New Telegraph

Strikes: ‘Missing artefacts,’ 1986 SAP corrupt varsity system – Don

The 12 missing artefacts of meaningful university education in Nigeria, academic corruption and social vices have been identified as some of the major causes of the incessant strikes in the university system by the Academic Staff Union of Universities (ASUU). Besides, the failure of the institutional leadership of universities to enact and enthrone core corporate objectives was also identified to have compounded the numerous challenges bedeviling the sector.

 

The guest lecturer at the 2022 University of Ibadan (UI) Alumni Association, Asaba, Delta State chapter Annual Public Service Lecture Series, Prof. Paul Omojo Omaji of the Admiralty University of Nigeria (ADUN), disclosed this in his lecture.

 

The theme of the lecture was “Revitilising University Education: The Leadership Question.” Dignitaries at the event include the state Governor, Ifeanyi Okowa, who was the special guest of honour, and the Chairman of Asaba branch of the UI Alumni Association, Dr. Felicia Nkem Adun.

 

According to the various speakers, leadership failure in the university system has largely depressed lecturers and the quality of graduates being churned out in the institutions. Prof. Omaji, however, listed the challenges of inadequate facilities for teaching, learning and research, paucity of funds, shortage of quality and quantity of teachers/lecturers, governance deficiency, depressed quality of graduates, poor access to university education, are among the underlying factors challenging the system.
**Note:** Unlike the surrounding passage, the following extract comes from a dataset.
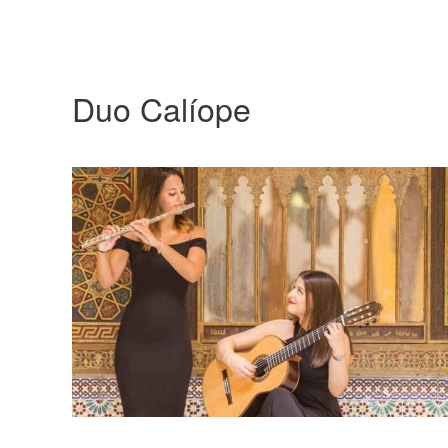
Duo Calíope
The don regretted that for over 30 years, the political leadership in the country had plunged the university education into several challenges, which he attributed to the mid-1985 implementation of the Structural Adjustment Programme (SAP) following a loan the country obtained from the International Monetary Fund (IMF). To him, since the SAP programme was implemented to utterly devalue and defund higher education through unencumbered political interference, the result has been the monumental academic corruption confronting the system today.

 

He said: “The Vice Chancellors were appointed by the Military Government into university administration with their professorial positions influenced, and this resulted in the silencing of intellectual voices, while on the other hand led to massive exodus of lecturers from the Nigerian university system.”